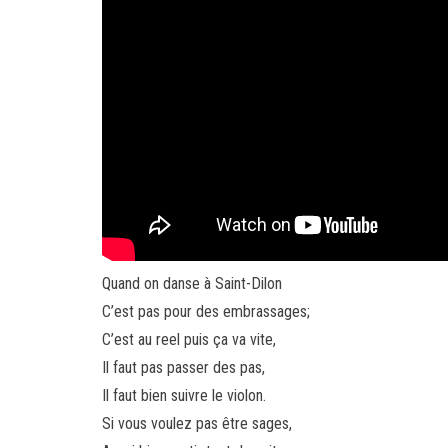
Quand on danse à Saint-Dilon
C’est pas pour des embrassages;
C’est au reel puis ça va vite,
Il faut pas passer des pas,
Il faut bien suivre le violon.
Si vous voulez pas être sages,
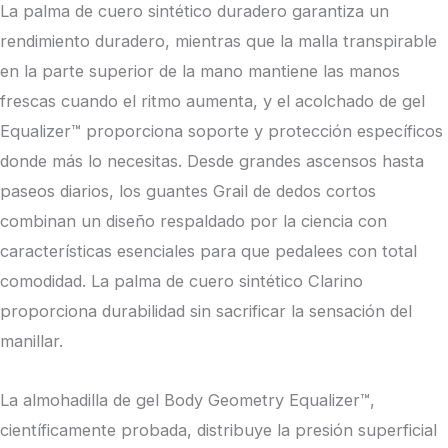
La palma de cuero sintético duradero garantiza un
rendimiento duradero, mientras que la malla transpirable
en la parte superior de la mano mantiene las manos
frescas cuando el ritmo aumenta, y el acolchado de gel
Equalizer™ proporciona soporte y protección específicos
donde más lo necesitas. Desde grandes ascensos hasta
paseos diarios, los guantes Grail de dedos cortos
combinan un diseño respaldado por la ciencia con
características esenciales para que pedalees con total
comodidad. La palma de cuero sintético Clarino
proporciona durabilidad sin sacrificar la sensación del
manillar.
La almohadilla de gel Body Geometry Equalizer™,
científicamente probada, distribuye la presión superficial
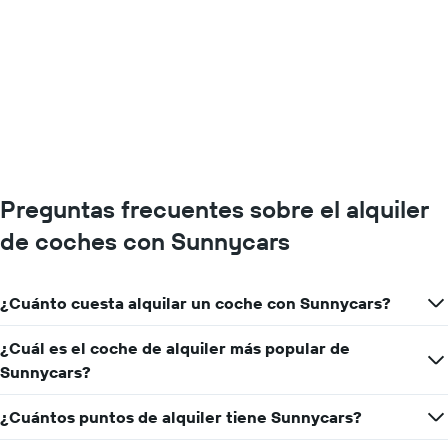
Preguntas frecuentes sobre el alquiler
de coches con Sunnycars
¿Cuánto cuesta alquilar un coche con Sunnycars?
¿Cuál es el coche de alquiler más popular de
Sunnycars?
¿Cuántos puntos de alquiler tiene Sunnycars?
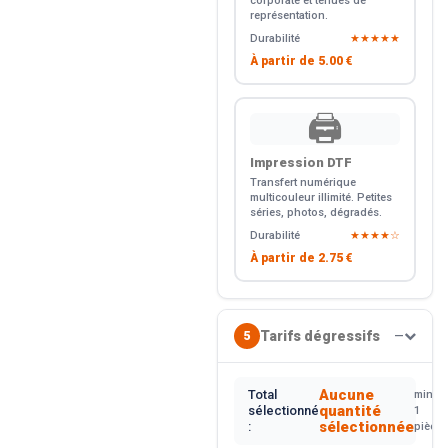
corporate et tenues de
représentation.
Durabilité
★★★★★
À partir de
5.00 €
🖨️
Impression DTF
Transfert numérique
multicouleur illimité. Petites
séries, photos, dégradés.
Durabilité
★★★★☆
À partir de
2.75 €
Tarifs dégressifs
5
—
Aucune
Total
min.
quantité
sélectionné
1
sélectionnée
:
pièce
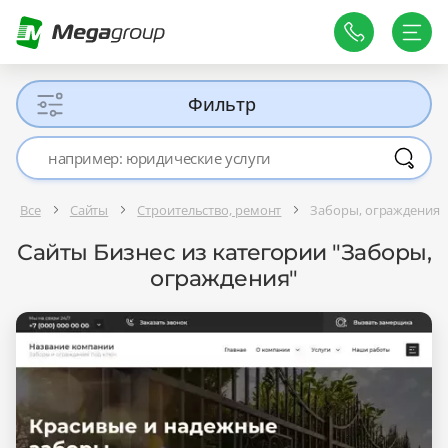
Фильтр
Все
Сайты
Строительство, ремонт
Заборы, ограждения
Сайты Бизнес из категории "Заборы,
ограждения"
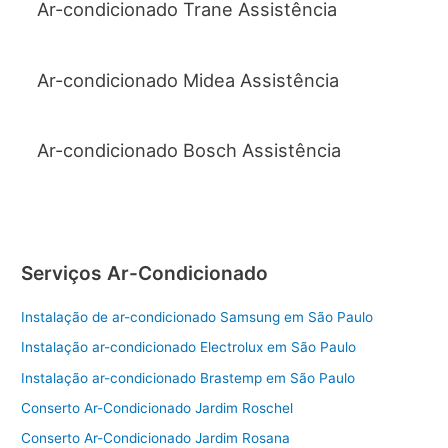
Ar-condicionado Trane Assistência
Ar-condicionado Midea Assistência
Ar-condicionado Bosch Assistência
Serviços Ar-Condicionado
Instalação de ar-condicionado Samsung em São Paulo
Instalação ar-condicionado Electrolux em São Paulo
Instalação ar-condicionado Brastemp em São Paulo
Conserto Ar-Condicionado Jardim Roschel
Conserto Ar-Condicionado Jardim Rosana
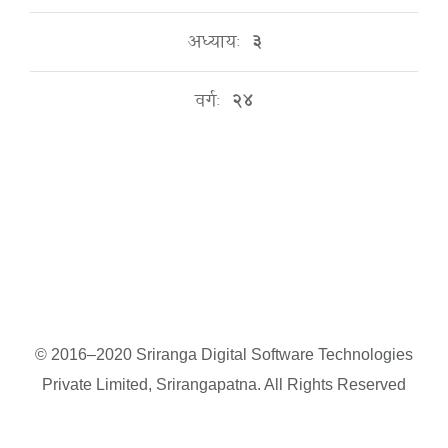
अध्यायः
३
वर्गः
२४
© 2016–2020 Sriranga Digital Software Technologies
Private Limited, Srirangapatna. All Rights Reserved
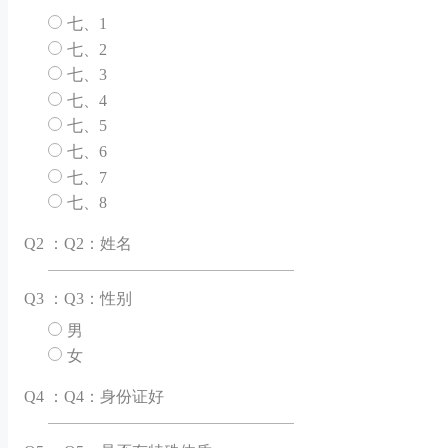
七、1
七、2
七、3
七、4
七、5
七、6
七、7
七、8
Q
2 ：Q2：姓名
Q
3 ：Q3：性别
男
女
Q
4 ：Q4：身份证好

_TRY IT:_
An exact copy of the entries, minus the pictures, is what to return.

_RESULT BELOW:_
Quand on danse à Saint-Dilon
C’est pas pour des embrassages;
C’est au reel puis ça va vite,
Il faut pas passer des pas,
Il faut bien suivre le violon.
Si vous voulez pas être sages,
La palma de cuero sintético duradero garantiza un
rendimiento duradero, mientras que la malla transpirable
en la parte superior de la mano mantiene las manos
frescas cuando el ritmo aumenta, y el acolchado de gel
Equalizer™ proporciona soporte y protección específicos
donde más lo necesitas. Desde grandes ascensos hasta
paseos diarios, los guantes Grail de dedos cortos
combinan un diseño respaldado por la ciencia con
características esenciales para que pedalees con total
comodidad. La palma de cuero sintético Clarino
proporciona durabilidad sin sacrificar la sensación del
manillar.
La almohadilla de gel Body Geometry Equalizer™,
científicamente probada, distribuye la presión superficial
Preguntas frecuentes sobre el alquiler
de coches con Sunnycars
¿Cuánto cuesta alquilar un coche con Sunnycars?
¿Cuál es el coche de alquiler más popular de
Sunnycars?
¿Cuántos puntos de alquiler tiene Sunnycars?
corporate et tenues de
représentation.
Durabilité
★★★★★
À partir de
5.00 €
🖨️
Impression DTF
Transfert numérique
multicouleur illimité. Petites
séries, photos, dégradés.
Durabilité
★★★★☆
À partir de
2.75 €
Tarifs dégressifs
5
—
Aucune
Total
min.
quantité
sélectionné
1
sélectionnée
:
pièce
Фильтр
Все
Сайты
Строительство, ремонт
Заборы, ограждения
Сайты Бизнес из категории "Заборы,
ограждения"
Ar-condicionado Trane Assistência
Ar-condicionado Midea Assistência
Ar-condicionado Bosch Assistência
Serviços Ar-Condicionado
Instalação de ar-condicionado Samsung em São Paulo
Instalação ar-condicionado Electrolux em São Paulo
Instalação ar-condicionado Brastemp em São Paulo
Conserto Ar-Condicionado Jardim Roschel
Conserto Ar-Condicionado Jardim Rosana
अध्यायः
३
वर्गः
२४
© 2016–2020 Sriranga Digital Software Technologies
Private Limited, Srirangapatna. All Rights Reserved
七、1
七、2
七、3
七、4
七、5
七、6
七、7
七、8
Q
2 ：Q2：姓名
Q
3 ：Q3：性别
男
女
Q
4 ：Q4：身份证好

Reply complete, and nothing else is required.